Work order: From start to end, write out the following data exactly, apart from its images.

Source material:
________

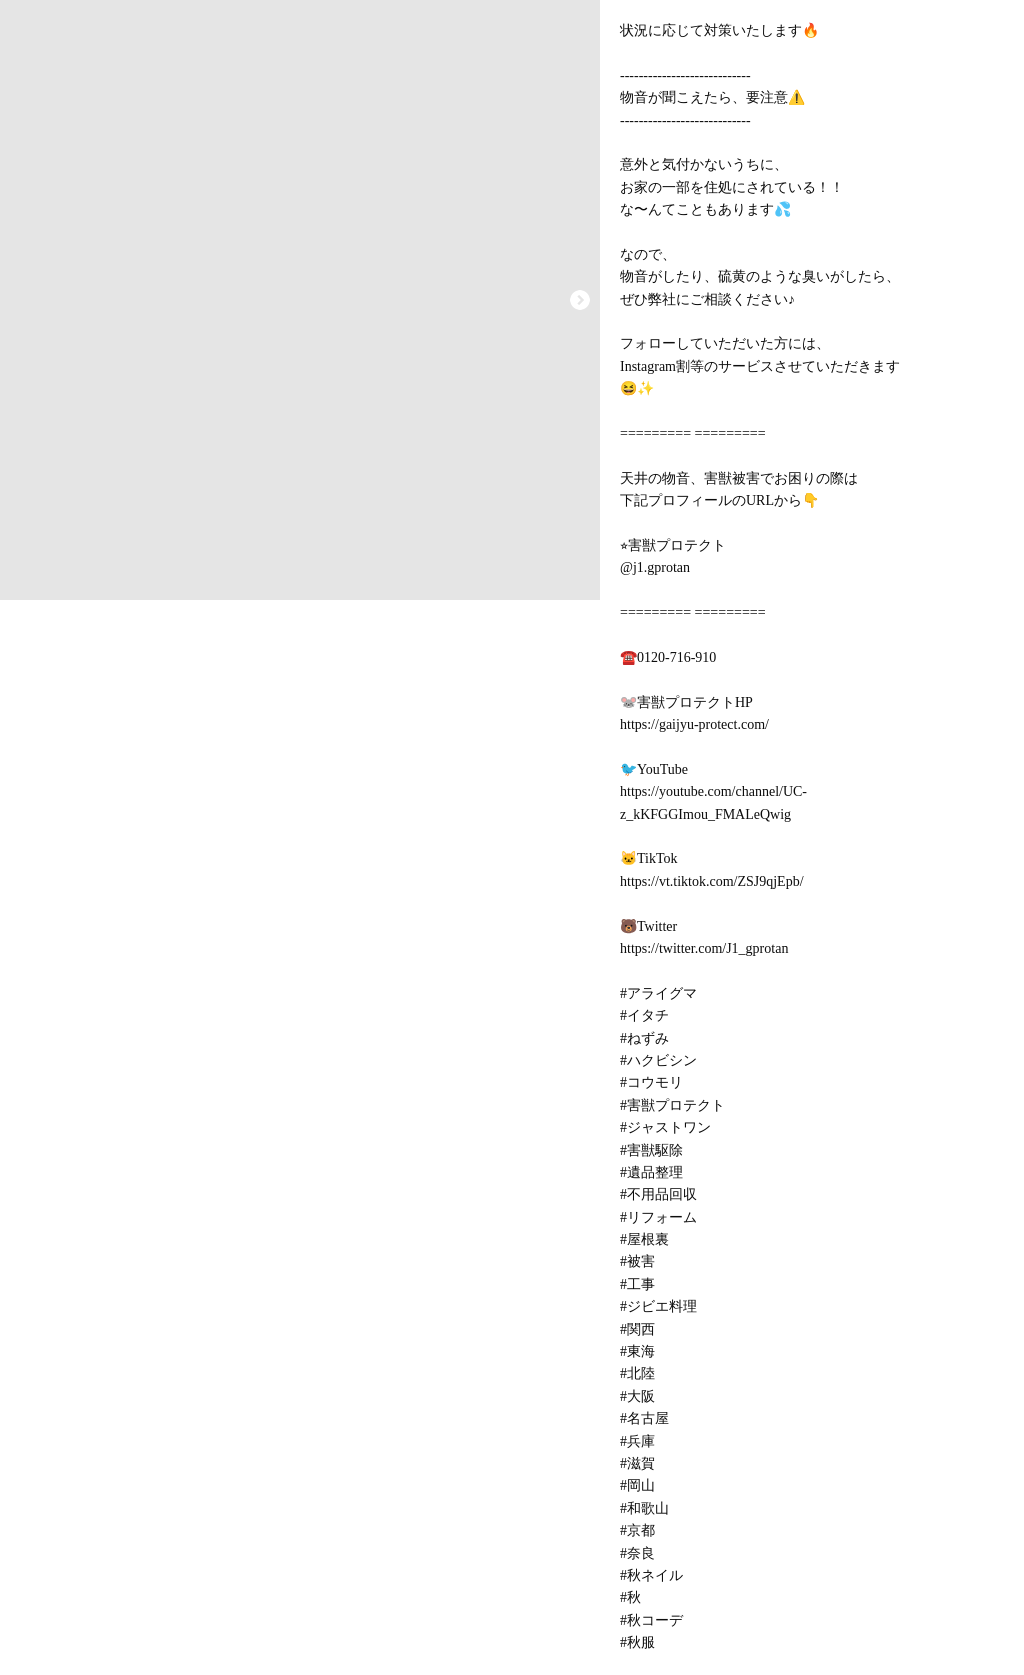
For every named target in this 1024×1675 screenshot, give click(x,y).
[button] (580, 300)
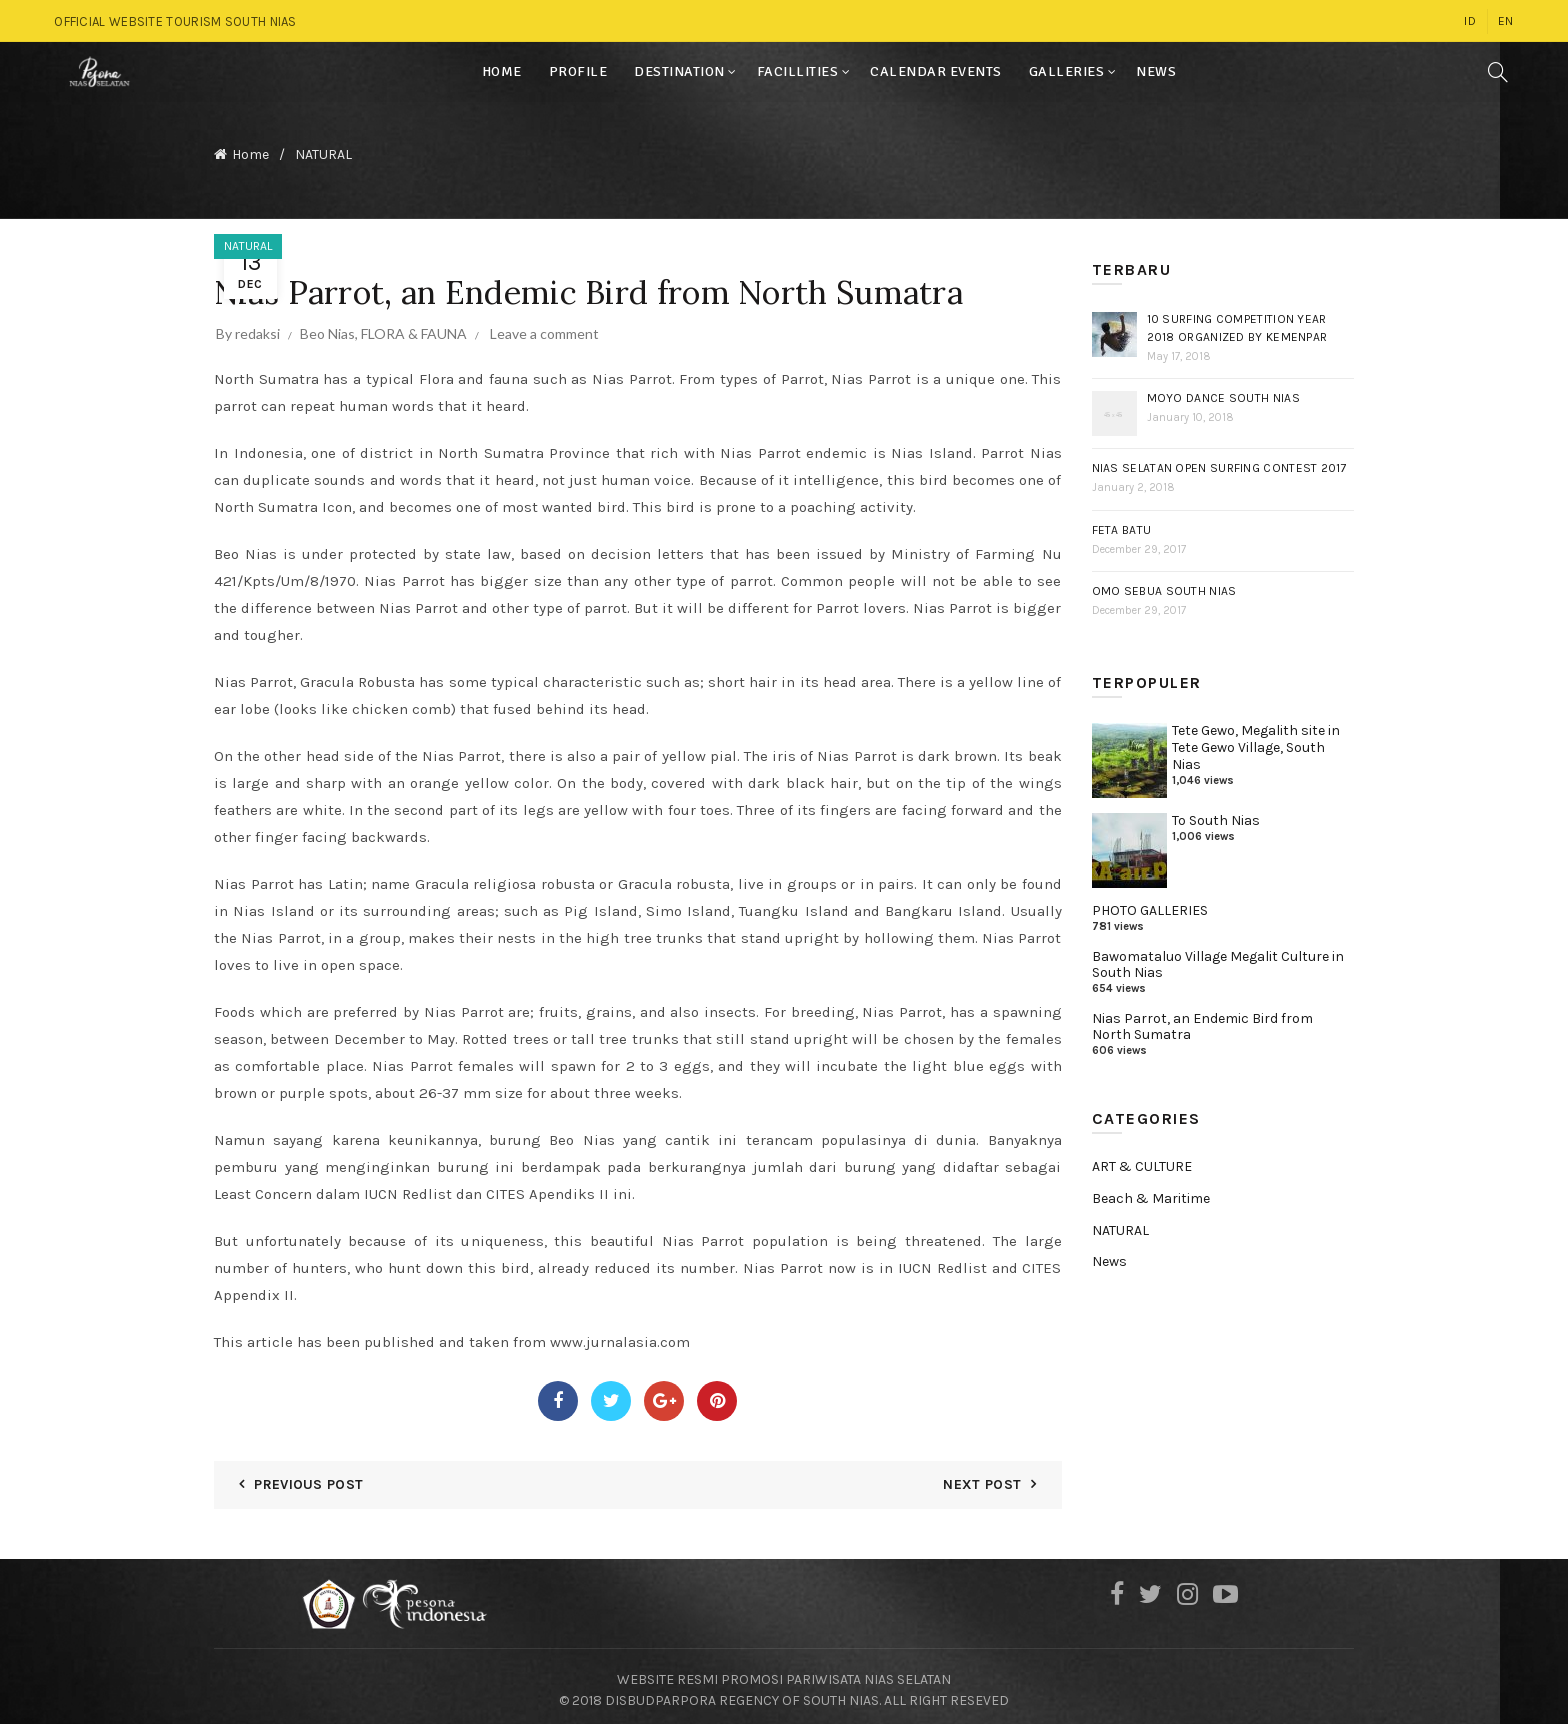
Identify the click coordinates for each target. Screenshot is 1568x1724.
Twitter (611, 1393)
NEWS (1156, 71)
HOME (502, 71)
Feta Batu (1122, 522)
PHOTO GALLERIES (1150, 902)
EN (1506, 21)
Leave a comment (544, 325)
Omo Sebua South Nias (1164, 583)
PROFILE (578, 71)
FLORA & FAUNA (414, 325)
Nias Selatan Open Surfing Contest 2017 (1219, 460)
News (1109, 1253)
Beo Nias (327, 325)
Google (664, 1393)
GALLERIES (1067, 71)
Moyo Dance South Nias (1223, 390)
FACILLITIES (798, 71)
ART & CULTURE (1142, 1158)
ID (1470, 21)
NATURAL (323, 150)
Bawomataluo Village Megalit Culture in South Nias (1218, 957)
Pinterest (717, 1393)
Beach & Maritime (1151, 1190)
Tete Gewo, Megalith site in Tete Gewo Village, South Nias (1256, 739)
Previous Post (308, 1476)
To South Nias (1216, 812)
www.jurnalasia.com (620, 1334)
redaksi (257, 325)
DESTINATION (679, 71)
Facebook (558, 1393)
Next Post (982, 1476)
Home (250, 150)
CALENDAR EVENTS (936, 71)
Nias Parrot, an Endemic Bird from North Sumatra (1202, 1019)
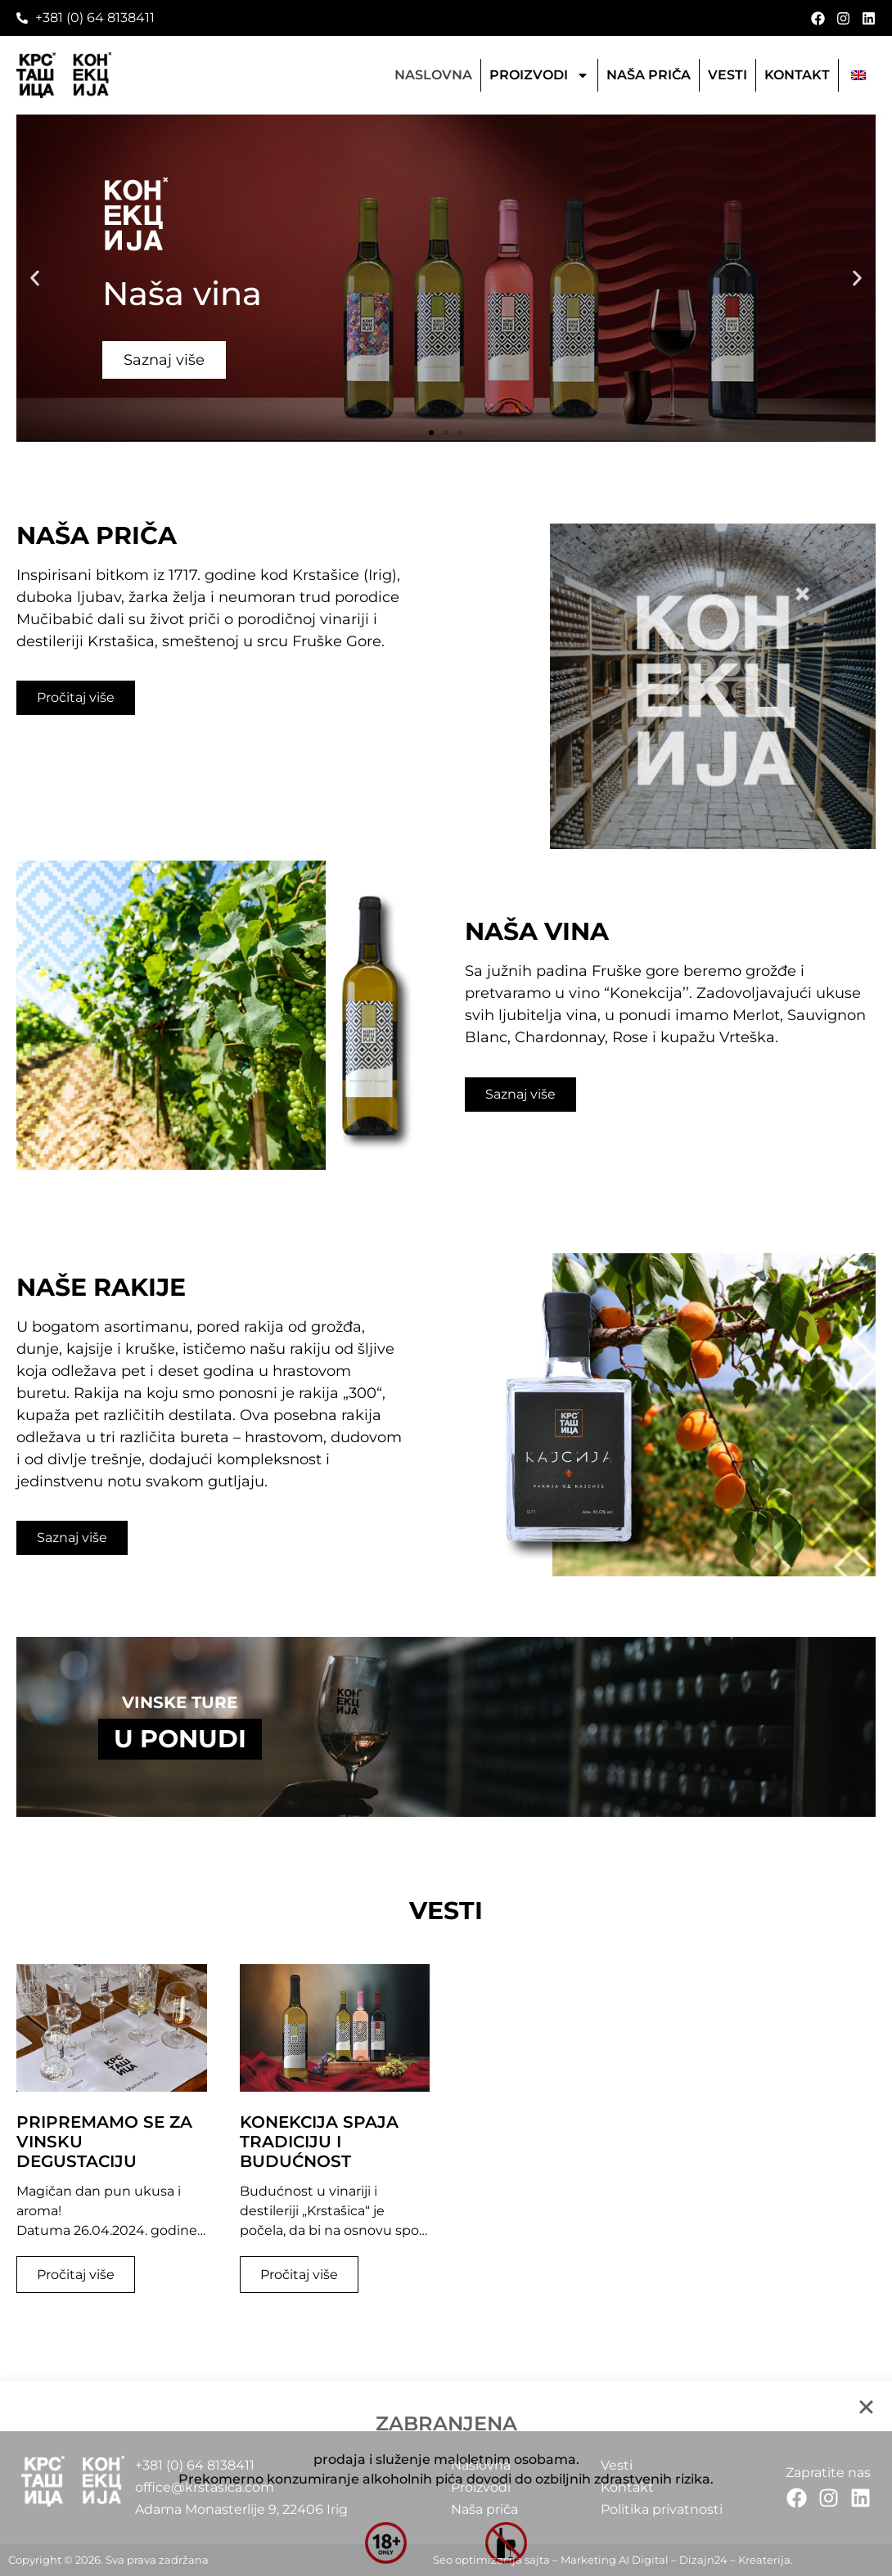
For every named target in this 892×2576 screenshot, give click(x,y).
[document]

________

Response to this exercise:
For every named target in this 1024×1675 screenshot, give click(x,y).
[button] (580, 300)
Identify the click coordinates for each target. Screenshot is 1568x1724.
Twitter (611, 1393)
NEWS (1156, 71)
HOME (502, 71)
Feta Batu (1122, 522)
PHOTO GALLERIES (1150, 902)
EN (1506, 21)
Leave a comment (544, 325)
Omo Sebua South Nias (1164, 583)
PROFILE (578, 71)
FLORA & FAUNA (414, 325)
Nias Selatan Open Surfing Contest 2017 (1219, 460)
News (1109, 1253)
Beo Nias (327, 325)
Google (664, 1393)
GALLERIES (1067, 71)
Moyo Dance South Nias (1223, 390)
FACILLITIES (798, 71)
ART & CULTURE (1142, 1158)
ID (1470, 21)
NATURAL (323, 150)
Bawomataluo Village Megalit Culture in South Nias (1218, 957)
Pinterest (717, 1393)
Beach & Maritime (1151, 1190)
Tete Gewo, Megalith site in Tete Gewo Village, South Nias (1256, 739)
Previous Post (308, 1476)
To South Nias (1216, 812)
www.jurnalasia.com (620, 1334)
redaksi (257, 325)
DESTINATION (679, 71)
Facebook (558, 1393)
Next Post (982, 1476)
Home (250, 150)
CALENDAR EVENTS (936, 71)
Nias Parrot, an Endemic Bird from North Sumatra (1202, 1019)
For every named target in this 892×2576 screenshot, give click(x,y).
[document]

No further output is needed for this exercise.